La noche cayó muy pronto. Me sorprendía estar cómoda con mi ropa mojada que guardaba el calor de mi cuerpo. Me dolían los dedos pero había logrado mantener limpias las uñas, y las cutículas, que normalmente me atormentaban, estaban intactas. Me había recogido el pelo en una trenza muy apretada que no tenía la menor intención de tocar en mucho tiempo. Habíamos decidido que siempre comeríamos algo antes de retomar el río, y para esta jornada nos permitimos cada uno una galleta y un pedazo de panela. Reanudarían su cacería al amanecer, a la misma hora en que nosotros saldríamos del río para escondernos entre los árboles. Debíamos salir a las dos de la mañana para tener tres horas de navegación antes de la aurora. Queríamos tocar las orillas con las primeras luces del alba, pues nos asustaba meternos a ciegas en el matorral. Nos pusimos de acuerdo sobre todo aquello mientras permanecíamos acurrucados entre las raíces de nuestra vieja ceiba, esperando que escampara para podernos encoger sobre los plásticos y dormir un poco más.

No escampó. Nos quedamos dormidos el uno sobre el otro, pues no fuimos capaces de seguir luchando contra el sueño.

Me despertó un ruido fuerte. Luego, nada. Nuevamente algo se retorció en el pantano y golpeó el agua con violencia. No veía más que oscuridad. Lucho buscó la linterna y, haciendo una excepción a nuestra regla, la encendió por un segundo.

—¡Es un cachirre! —grité horrorizada.

—No, es un guío —replicó Lucho—. Lleva su presa al agua para ahogarla.

Probablemente tenía razón. Recordaba al guío que había estrangulado al gallo del campamento de Andrés. Desde la casita de madera lo escuché hacer ¡paf! al caer al río, llevándose a su presa a las profundidades. Era el mismo sonido.

Guardamos silencio. En algunos minutos tendríamos que sumergirnos en esas mismas aguas negras. Ya eran las dos de la mañana.

Esperamos. Se había instalado una paz sepulcral.

—Bueno, hay que irnos —declaró Lucho mientras ataba las cuerdas a sus botas.

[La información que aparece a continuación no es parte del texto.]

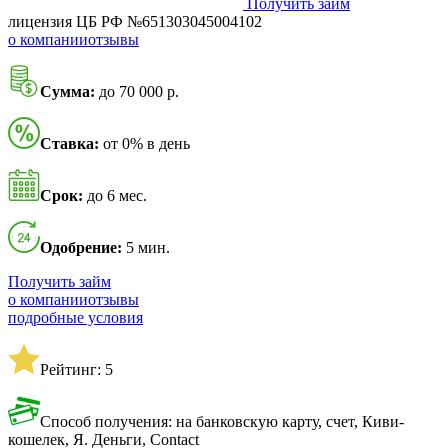
Получить займ
лицензия ЦБ РФ №651303045004102
о компании
отзывы
Сумма:
до 70 000 р.
Ставка:
от 0% в день
Срок:
до 6 мес.
Одобрение:
5 мин.
Получить займ
о компании
отзывы
подробные условия
Рейтинг: 5
Способ получения: на банковскую карту, счет, Киви-
кошелек, Я. Деньги, Contact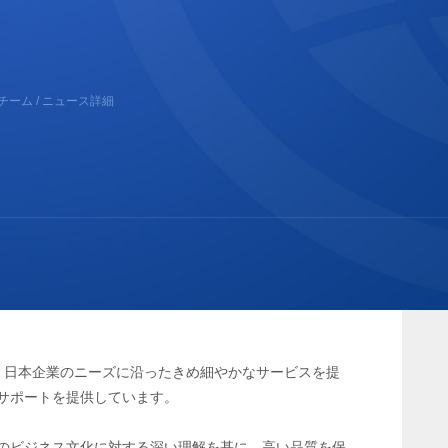
チーム
/ ニュース詳細
、日本企業のニーズに沿ったきめ細やかなサービスを提
サポートを提供しています。
のビジネス文化に対する深い理解を基に、高い品質を保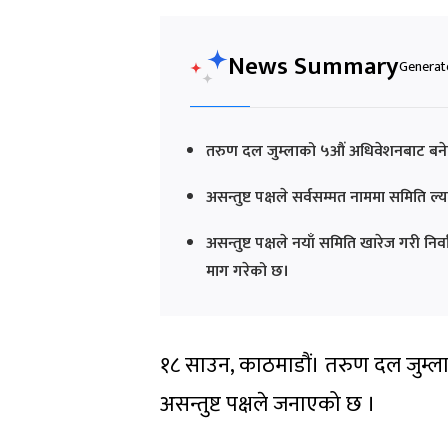
News Summary
Generate
तरुण दल जुम्लाको ५औं अधिवेशनबाट बनेको 
असन्तुष्ट पक्षले सर्वसम्मत नाममा समिति 
असन्तुष्ट पक्षले नयाँ समिति खारेज गरी निर
माग गरेको छ।
१८ साउन, काठमाडौं। तरुण दल जुम्ल
असन्तुष्ट पक्षले जनाएको छ ।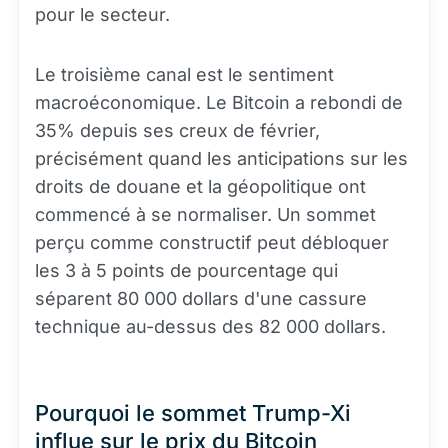
pour le secteur.
Le troisième canal est le sentiment
macroéconomique. Le Bitcoin a rebondi de
35% depuis ses creux de février,
précisément quand les anticipations sur les
droits de douane et la géopolitique ont
commencé à se normaliser. Un sommet
perçu comme constructif peut débloquer
les 3 à 5 points de pourcentage qui
séparent 80 000 dollars d'une cassure
technique au-dessus des 82 000 dollars.
Pourquoi le sommet Trump-Xi
influe sur le prix du Bitcoin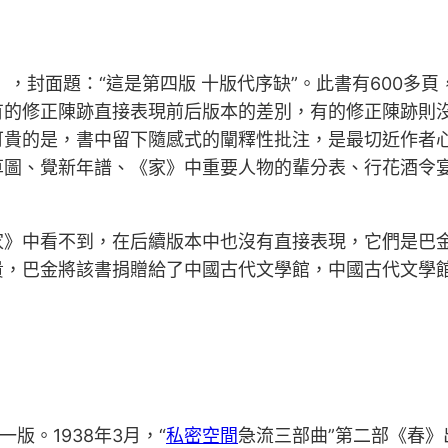
》，封面題：“這是第四版 十版代序缺”。此書有600多
有的修正陳跡直接表現前后版本的差別，有的修正陳跡則
可貴的是，書中留下隨感式的闡釋性批注，是最切近作者
草圖、覺新年譜、《家》中重要人物的輩分表、行花酒令宴
家》中看不到，在后續版本中也沒有直接表現，它們是巴
貴，巴金將該書捐贈給了中國古代文學館，中國古代文學
版。1938年3月，“
私密空間
急流三部曲”第二部《春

Entramos al río con aprensión. Al avanzar me estrellaba contra los árboles. De nuevo, la corriente nos aspiró con brusquedad, jalándonos de debajo de la bóveda de vegetación para proyectarnos a cielo abierto en medio del río. Era más rápida que la víspera, y nos deslizábamos girando sin control sobre nuestro eje.